_What to produce_. The answer consists only of the lines from the beginning of the listing below to the line holding "beginner, Whitney Oaks Golf Club offers", inclusive, with every picture removed.

_Exercise material_.

───

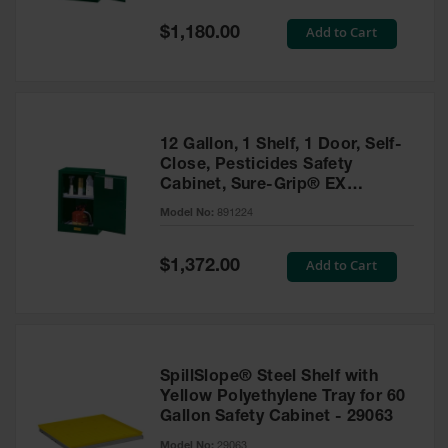
Spill
Containment
Special
Add to Cart
$1,180.00
Berms
Price
MightyBerm
Polyethylene
Spill Berms
12 Gallon, 1 Shelf, 1 Door, Self-
Flexible Spill
Close, Pesticides Safety
Leak
Cabinet, Sure-Grip® EX
Containment &
Compac, Green - 891224
Control
Model No:
891224
Folding
Utility Trays
Special
Add to Cart
$1,372.00
Price
Make a Berm
Spill Barrier
Spill
Containment
SpillSlope® Steel Shelf with
Pallet
Yellow Polyethylene Tray for 60
Gallon Safety Cabinet - 29063
Drum
Hazardous
Model No:
29063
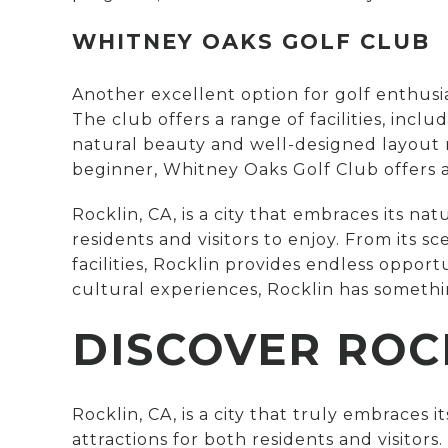
WHITNEY OAKS GOLF CLUB
Another excellent option for golf enthusia
The club offers a range of facilities, incl
natural beauty and well-designed layout m
beginner, Whitney Oaks Golf Club offers 
Rocklin, CA, is a city that embraces its na
residents and visitors to enjoy. From its 
facilities, Rocklin provides endless oppor
cultural experiences, Rocklin has somethi
DISCOVER ROC
Rocklin, CA, is a city that truly embraces 
attractions for both residents and visitor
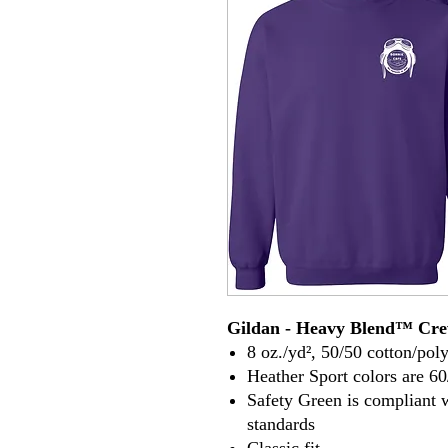
Gildan - Heavy Blend™ Cre
8 oz./yd², 50/50 cotton/poly
Heather Sport colors are 60
Safety Green is compliant 
standards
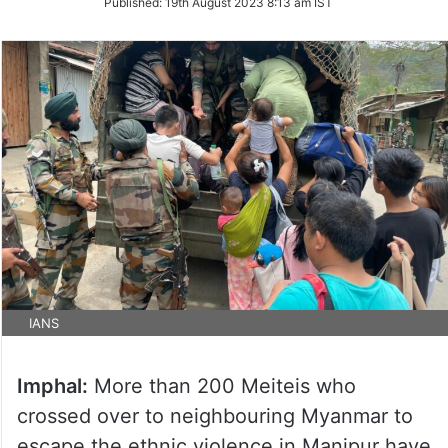
Published:
19th August 2023 8:13 am IST
Twitter
IANS
Imphal:
More than 200 Meiteis who
crossed over to neighbouring Myanmar to
escape the ethnic violence in Manipur have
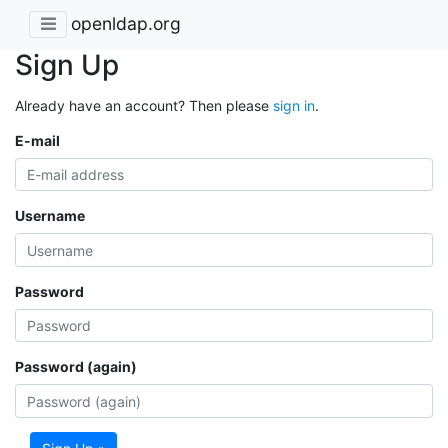
openldap.org
Sign Up
Already have an account? Then please
sign in
.
E-mail
Username
Password
Password (again)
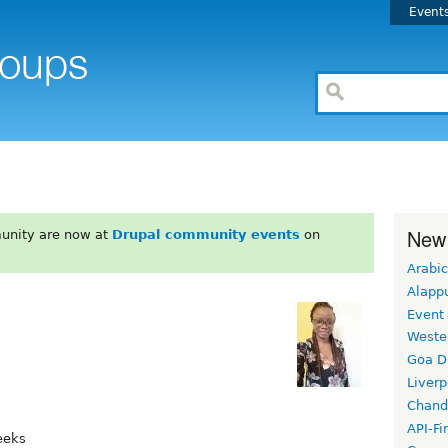
Event
New
unity are now at
Drupal community events
on
Arabic
Alapp
Event
Weste
Goa D
Liverp
Chand
API-Fi
eeks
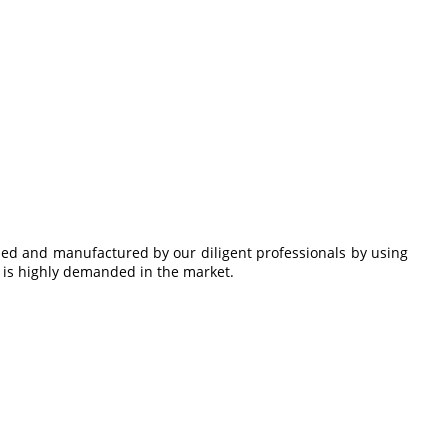
gned and manufactured by our diligent professionals by using
t
is highly demanded in the market.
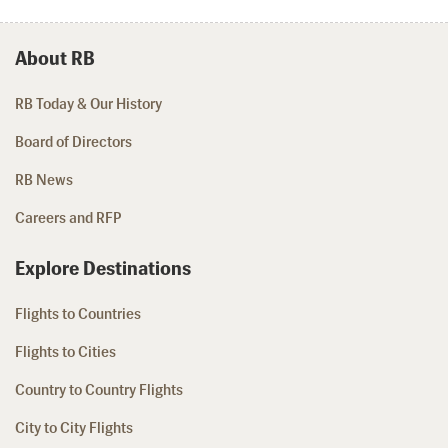
About RB
RB Today & Our History
Board of Directors
RB News
Careers and RFP
Explore Destinations
Flights to Countries
Flights to Cities
Country to Country Flights
City to City Flights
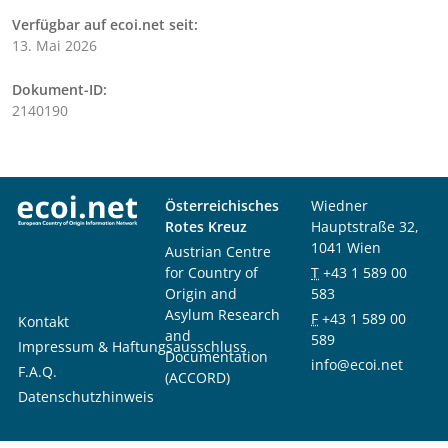
Verfügbar auf ecoi.net seit:
13. Mai 2026
Dokument-ID:
2140190
Österreichisches
Wiedner
Rotes Kreuz
Hauptstraße 32,
1041 Wien
Austrian Centre
for Country of
T
+43 1 589 00
Origin and
583
Asylum Research
F
+43 1 589 00
Kontakt
and
589
Impressum & Haftungsausschluss
Documentation
info@ecoi.net
F.A.Q.
(ACCORD)
Datenschutzhinweis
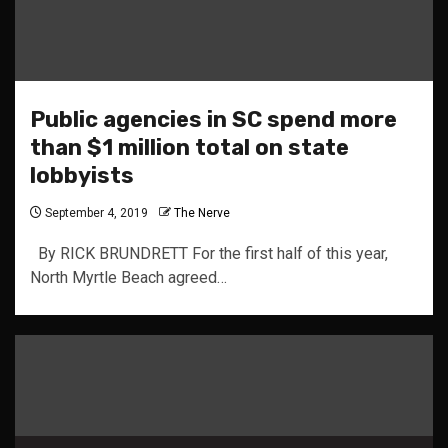
Public agencies in SC spend more
than $1 million total on state
lobbyists
September 4, 2019
The Nerve
By RICK BRUNDRETT For the first half of this year,
North Myrtle Beach agreed…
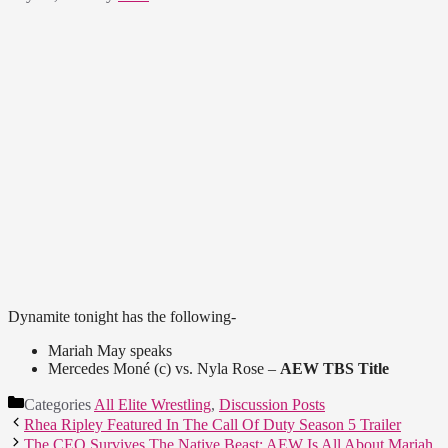
Dynamite tonight has the following-
Mariah May speaks
Mercedes Moné (c) vs. Nyla Rose –
AEW TBS Title
Categories
All Elite Wrestling
,
Discussion Posts
Rhea Ripley Featured In The Call Of Duty Season 5 Trailer
The CEO Survives The Native Beast; AEW Is All About Mariah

───

_Expected output_.
Spill
Containment
Special
Add to Cart
$1,180.00
Berms
Price
MightyBerm
Polyethylene
Spill Berms
12 Gallon, 1 Shelf, 1 Door, Self-
Flexible Spill
Close, Pesticides Safety
Leak
Cabinet, Sure-Grip® EX
Containment &
Compac, Green - 891224
Control
Model No:
891224
Folding
Utility Trays
Special
Add to Cart
$1,372.00
Price
Make a Berm
Spill Barrier
Spill
Containment
SpillSlope® Steel Shelf with
Pallet
Yellow Polyethylene Tray for 60
Gallon Safety Cabinet - 29063
Drum
Hazardous
Model No:
29063
WHITNEY OAKS GOLF CLUB
Another excellent option for golf enthusia
The club offers a range of facilities, incl
natural beauty and well-designed layout m
beginner, Whitney Oaks Golf Club offers 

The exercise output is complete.